In campo neonatale, la Campania si segnala ancora per l’eccesso di taglio cesareo: il 50%, percentuale più elevata nel Paese. In tale scenario allarmano anche gli incidenti sul lavoro. I dati Inail sulle denunce del 2020 rilevano, rispetto all’anno precedente, un calo in termini di infortuni non fatali (–11,4%), e un aumento di quelli fatali (+27,6%). Il dato «è stato impattato fortemente dalla pandemia da Covid-19». Tra le Regioni con i maggiori incrementi «si segnalano principalmente la Campania (+116,2%), la Liguria (+85,3%) e il Lazio (+73,8%)». Intanto, in tre anni, la Campania vede raddoppiare le chiamate alla Centrale operativa 118: da 422.388 (2017) passa a 833.258 (2020). Per la cifra va valutato il peso della pandemia. Ma il fenomeno, in quasi tutte le regioni, non ha le dimensioni campane. E comunque, già nel 2019, in Campania le chiamate risultano impennate: 725.028.

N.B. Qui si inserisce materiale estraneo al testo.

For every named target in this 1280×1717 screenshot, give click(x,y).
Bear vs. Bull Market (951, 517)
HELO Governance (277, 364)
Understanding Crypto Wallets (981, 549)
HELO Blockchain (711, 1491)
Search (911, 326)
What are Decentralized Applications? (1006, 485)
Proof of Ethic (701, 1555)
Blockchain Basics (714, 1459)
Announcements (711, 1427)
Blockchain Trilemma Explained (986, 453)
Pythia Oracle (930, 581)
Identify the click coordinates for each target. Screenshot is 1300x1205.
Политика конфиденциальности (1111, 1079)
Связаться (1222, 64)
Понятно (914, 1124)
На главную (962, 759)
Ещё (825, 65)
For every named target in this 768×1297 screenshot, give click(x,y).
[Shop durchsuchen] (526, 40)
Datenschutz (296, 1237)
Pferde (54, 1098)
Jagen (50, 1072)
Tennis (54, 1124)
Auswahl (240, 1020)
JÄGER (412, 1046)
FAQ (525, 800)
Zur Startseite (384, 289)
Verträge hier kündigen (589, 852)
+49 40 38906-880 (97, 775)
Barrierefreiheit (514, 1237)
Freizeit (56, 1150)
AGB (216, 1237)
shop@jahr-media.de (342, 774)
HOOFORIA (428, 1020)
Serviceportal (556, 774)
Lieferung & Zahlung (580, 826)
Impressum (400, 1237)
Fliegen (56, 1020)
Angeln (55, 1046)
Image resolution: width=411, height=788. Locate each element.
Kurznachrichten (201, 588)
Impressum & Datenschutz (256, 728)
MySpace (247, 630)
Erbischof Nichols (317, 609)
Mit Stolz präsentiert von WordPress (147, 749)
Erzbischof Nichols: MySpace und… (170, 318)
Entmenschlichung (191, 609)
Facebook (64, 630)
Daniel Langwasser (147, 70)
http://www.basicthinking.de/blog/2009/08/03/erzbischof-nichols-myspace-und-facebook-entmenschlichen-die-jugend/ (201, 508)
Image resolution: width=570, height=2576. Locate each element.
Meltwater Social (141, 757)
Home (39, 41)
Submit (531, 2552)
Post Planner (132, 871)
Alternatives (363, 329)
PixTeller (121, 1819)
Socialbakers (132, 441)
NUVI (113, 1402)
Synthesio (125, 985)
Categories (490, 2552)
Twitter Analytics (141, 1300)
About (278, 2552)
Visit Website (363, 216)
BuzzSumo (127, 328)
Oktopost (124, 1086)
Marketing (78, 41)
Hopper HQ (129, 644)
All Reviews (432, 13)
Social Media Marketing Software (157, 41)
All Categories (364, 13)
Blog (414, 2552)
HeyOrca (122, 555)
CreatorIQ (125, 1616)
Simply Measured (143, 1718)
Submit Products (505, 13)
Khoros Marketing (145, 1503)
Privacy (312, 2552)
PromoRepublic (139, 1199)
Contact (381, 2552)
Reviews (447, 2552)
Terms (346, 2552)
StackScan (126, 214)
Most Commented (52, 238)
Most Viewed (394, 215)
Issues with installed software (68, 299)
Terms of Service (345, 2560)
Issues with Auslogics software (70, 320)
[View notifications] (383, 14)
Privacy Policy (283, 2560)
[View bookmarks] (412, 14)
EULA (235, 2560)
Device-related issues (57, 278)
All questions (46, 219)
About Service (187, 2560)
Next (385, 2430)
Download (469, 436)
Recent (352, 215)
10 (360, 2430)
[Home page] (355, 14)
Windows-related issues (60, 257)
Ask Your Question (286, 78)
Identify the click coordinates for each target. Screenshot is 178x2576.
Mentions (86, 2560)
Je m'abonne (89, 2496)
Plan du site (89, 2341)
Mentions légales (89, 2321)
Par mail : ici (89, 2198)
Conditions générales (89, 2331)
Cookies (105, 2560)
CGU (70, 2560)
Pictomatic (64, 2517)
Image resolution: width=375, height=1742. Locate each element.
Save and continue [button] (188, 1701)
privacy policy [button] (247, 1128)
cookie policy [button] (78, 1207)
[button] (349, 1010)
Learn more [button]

C’è poi l’analisi della spesa sanitaria (fonte Aifa Monitoraggio della Spesa Farmaceutica Nazionale e Regionale – Gennaio-dicembre 2021-28 aprile 2022). Tra le regioni che non rispettano il tetto 2021 della spesa convenzionata (pari al 7%), la Campania ha la percentuale più alta: 7,4. Nel 2021, tetto sforato anche per gli acquisti diretti (soglia del 7,65%): la Campania è al 10,1, peraltro superata da altre sette regioni. Sugli acquisti diretti per gas medicali (tetto 0,2%), la Campania è quasi nella norma: 0,21%. Sullo sfondo resta il Piano di rientro, incombente sui conti della sanità, nel periodo 2017-2020. «Le Regioni Lazio e Campania – annota il ministero-, per le quali è stato approvato il passaggio dalla gestione commissariale alla gestione ordinaria, evidenziano in generale un andamento positivo e in continuo miglioramento». Tuttavia, nel quarto Trimestre 2021, «si evidenzia un generale peggioramento dei conti nelle regioni in Piano di rientro (…) riconducibile principalmente alla maggiore spesa sostenuta per fronteggiare l’emergenza Covid». In particolare, in Puglia il disavanzo sanitario è di 239 milioni, nel Lazio di 83,5 milioni, in Campania di 69,5 milioni.